**WORK REQUIRED**
Where the string "days" occurs in a line of the data below, that line should be copied.

**RECORDS FOR THIS EXERCISE**
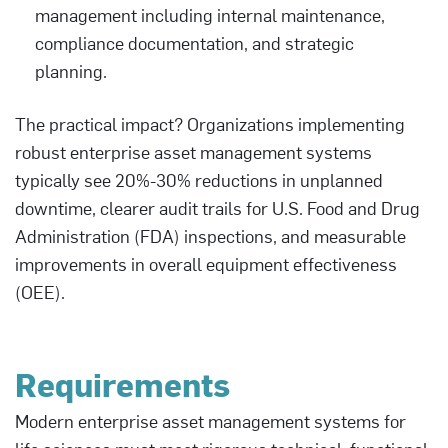
management including internal maintenance,
compliance documentation, and strategic
planning.
The practical impact? Organizations implementing
robust enterprise asset management systems
typically see 20%-30% reductions in unplanned
downtime, clearer audit trails for U.S. Food and Drug
Administration (FDA) inspections, and measurable
improvements in overall equipment effectiveness
(OEE).
Requirements
Modern enterprise asset management systems for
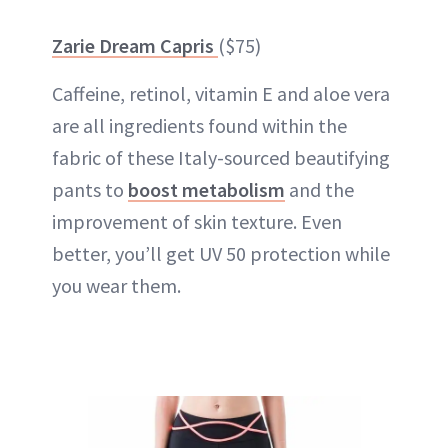
Zarie Dream Capris
($75)
Caffeine, retinol, vitamin E and aloe vera
are all ingredients found within the
fabric of these Italy-sourced beautifying
pants to
boost metabolism
and the
improvement of skin texture. Even
better, you’ll get UV 50 protection while
you wear them.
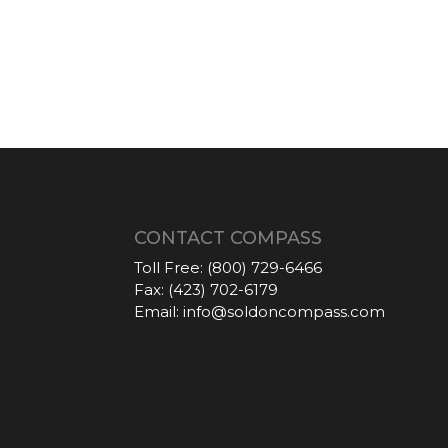
CONTACT COMPASS
Toll Free:
(800) 729-6466
Fax:
(423) 702-6179
Email:
info@soldoncompass.com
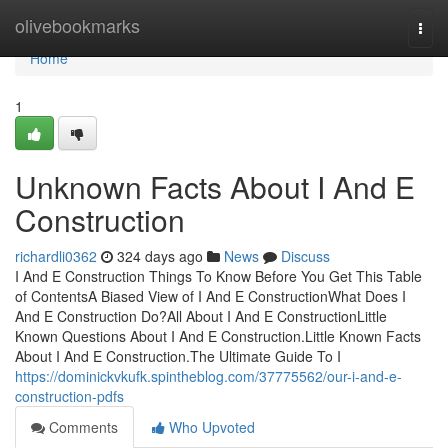
Home
olivebookmarks
Togg
navi
Home
1
Unknown Facts About I And E
Construction
richardli0362
324 days ago
News
Discuss
I And E Construction Things To Know Before You Get This Table
of ContentsA Biased View of I And E ConstructionWhat Does I
And E Construction Do?All About I And E ConstructionLittle
Known Questions About I And E Construction.Little Known Facts
About I And E Construction.The Ultimate Guide To I
https://dominickvkufk.spintheblog.com/37775562/our-i-and-e-
construction-pdfs
Comments
Who Upvoted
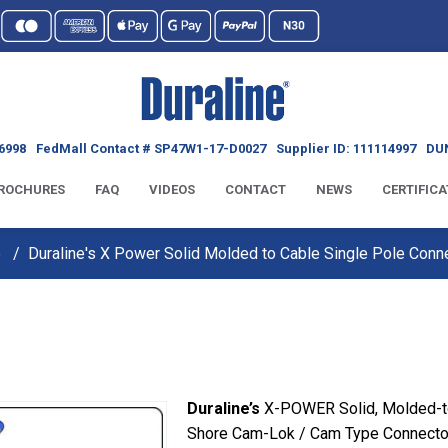
6998
FedMall Contact # SP47W1-17-D0027
Supplier ID: 111114997
DUN
ROCHURES
FAQ
VIDEOS
CONTACT
NEWS
CERTIFICA
e
Duraline's X Power Solid Molded to Cable Single Pole Conn
Duraline’s
X-POWER Solid, Molded-to
Shore Cam-Lok / Cam Type Connector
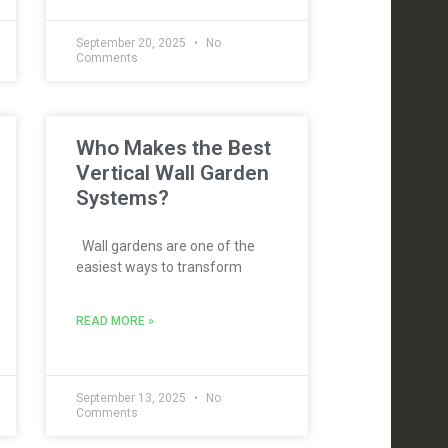
September 20, 2025
No
Comments
Who Makes the Best
Vertical Wall Garden
Systems?
Wall gardens are one of the
easiest ways to transform
READ MORE »
September 13, 2025
No
Comments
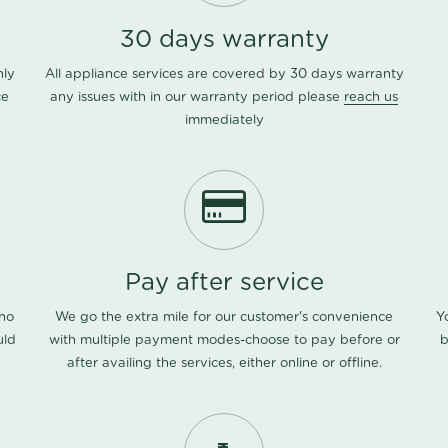
30 days warranty
nly
All appliance services are covered by 30 days warranty
ce
any issues with in our warranty period please
reach us
immediately
Pay after service
 no
We go the extra mile for our customer's convenience
Y
uld
with multiple payment modes-choose to pay before or
b
after availing the services, either online or offline.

**RESULT OF THIS EXERCISE**
324 days ago
30 days warranty
All appliance services are covered by 30 days warranty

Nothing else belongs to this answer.